Korea is seeking to form a permanent currency swap agreement with China, which holds the largest foreign reserves in the world, to stave off any future liquidity crisis. A currency swap allows one country to deposit its own currency in the reserves of another in return for currency from the other in case of a liquidity shortage.
In December 2008, just before the global financial crisis, the Korean government forged a US$26 billion currency swap agreement with China, but it expires in April 2012. "A permanent currency swap agreement with China can greatly reduce the risk of a foreign currency crisis," a government official said Monday. "As the first step to a permanent agreement, we proposed to the Chinese government providing the currency swap funds by both countries to businesses on each side to help them settle trade payments."
Under the proposal by the Bank of Korea, the People's Bank of China would give yuan to Korean commercial banks, which in turn would loan them to Korean exporters to settle payments with Chinese companies.
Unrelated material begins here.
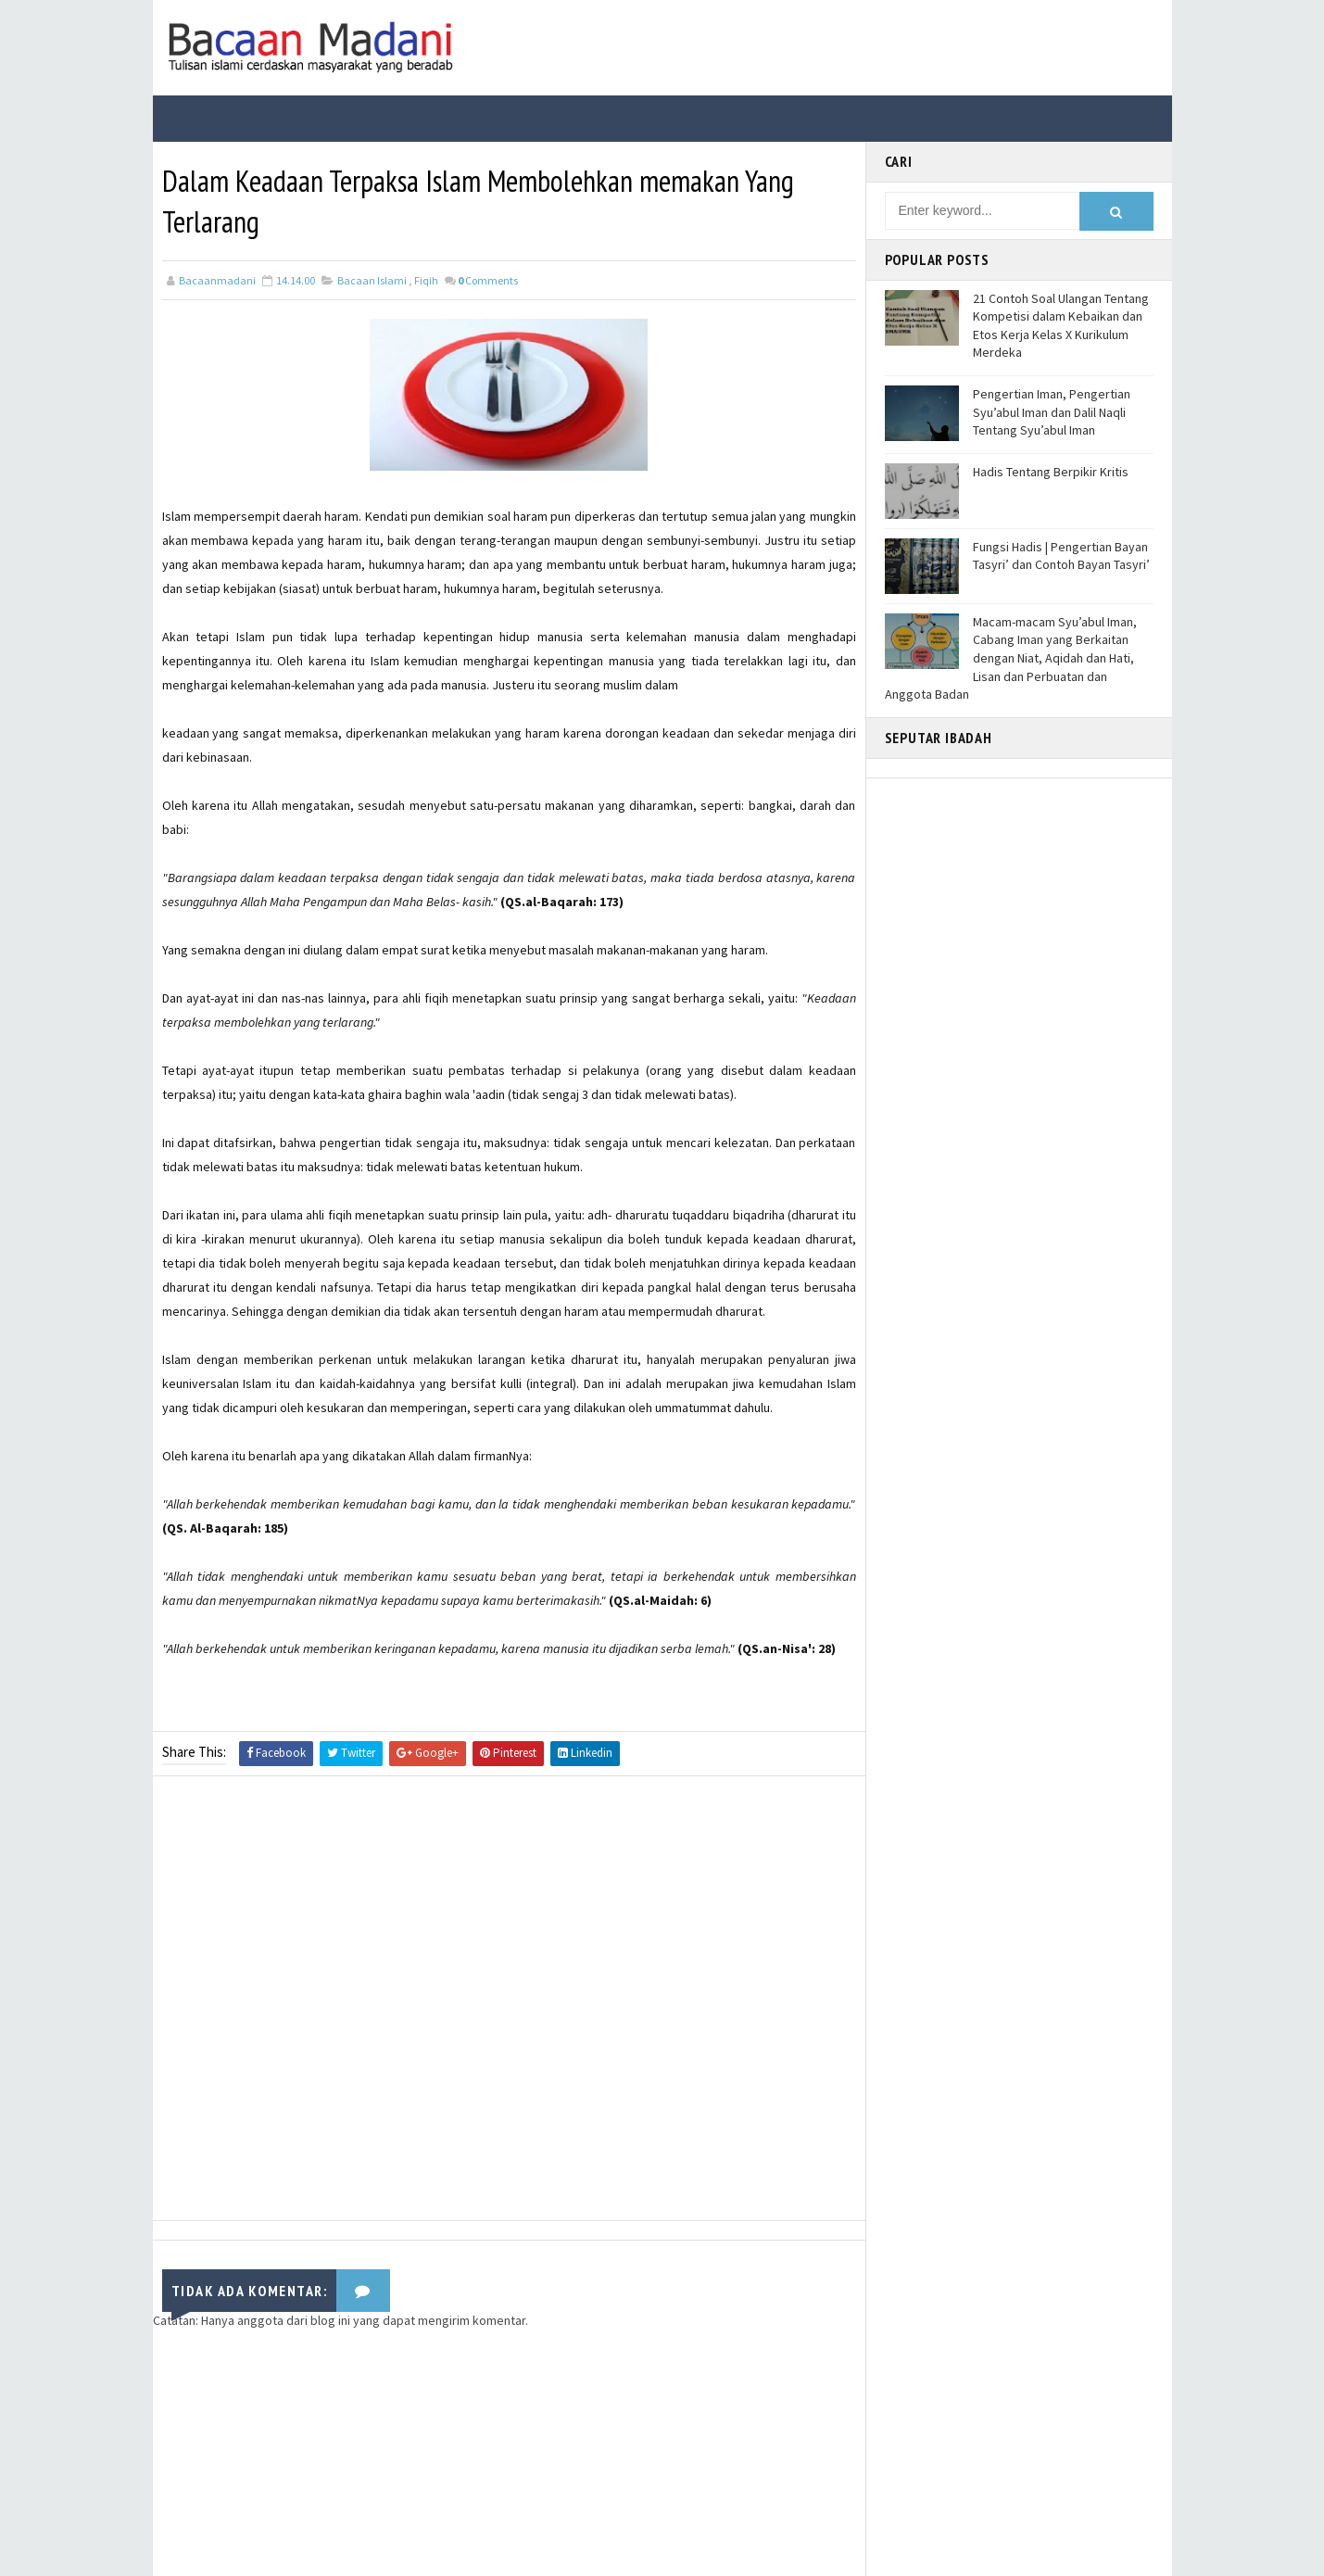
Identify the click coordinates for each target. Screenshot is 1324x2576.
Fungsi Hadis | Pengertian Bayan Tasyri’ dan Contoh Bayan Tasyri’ (1061, 556)
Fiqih (426, 280)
Beijing is hoping to strengthen the yuan as an international currency, and Seoul believes Beijing may be receptive to the proposal.
Once the arrangement goes beyond supporting trade settlements, the countries would set up a permanent currency swap facility. Seoul also mulled a permanent currency swap agreement with the U.S. or Japan but chose China instead because the chances of success are greater.
The agreement "could be modeled on the US$2 billion permanent swap agreement with Canada and $6 billion agreement with Mexico, both NAFTA members," said a government official. "A permanent swap agreement between Korea and China will help boost the global status of the yuan."